5.4 Het beroep van appellante is gelet op het vorenoverwogene gegrond en het bestreden besluit dient te worden vernietigd. Verweerder zal met in achtneming van deze uitspraak opnieuw op het bezwaar van appellante dienen te beslissen. Daarbij dient appellante de gelegenheid te worden geboden de schade, die zij heeft gesteld in verband met het in 2002 niet kunnen exporteren van nertsenmest, van een onderbouwing te voorzien.

5.5 Het College ziet aanleiding verweerder met toepassing van artikel 8:75 Awb te veroordelen in de door appellante in verband met de behandeling van haar beroep gemaakte proceskosten. Deze kosten worden op grond van het Besluit proceskosten bestuursrecht bepaald op € 622,- (1 punt voor het beroepschrift en 1 punt voor het verschijnen van de gemachtigde ter zitting, en gelet op het gewicht van de zaak een wegingsfactor 1).

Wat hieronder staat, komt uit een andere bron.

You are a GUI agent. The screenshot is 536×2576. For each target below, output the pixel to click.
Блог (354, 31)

Voorts dient verweerder het door appellante in verband met het beroep betaalde griffierecht te vergoeden.

6. De beslissing

Het College:

- verklaart het beroep gegrond;

- vernietigt het bestreden besluit van 20 juli 2004;

- draagt verweerder op een nieuwe beslissing op het bezwaar van appellante te nemen, met inachtneming van hetgeen in

deze uitspraak is overwogen;

- veroordeelt verweerder in de door appellante gemaakte proceskosten, tot een bedrag van € 644,--

(zegge:zeshonderdvierenveertig euro), welke kosten de Staat der Nederlanden aan appellante moet vergoeden;

- bepaalt dat de Staat der Nederlanden aan appellante het door haar betaalde griffierecht, te weten € 273,-- (zegge:

tweehonderddrieënzeventig euro), vergoedt.

Aldus gewezen door mr. B. Verwayen, mr. M.A. van der Ham en mr. M.J. Kuiper, in tegenwoordigheid van mr. A. Bruining als griffier, en uitgesproken in het openbaar op 4 mei 2006.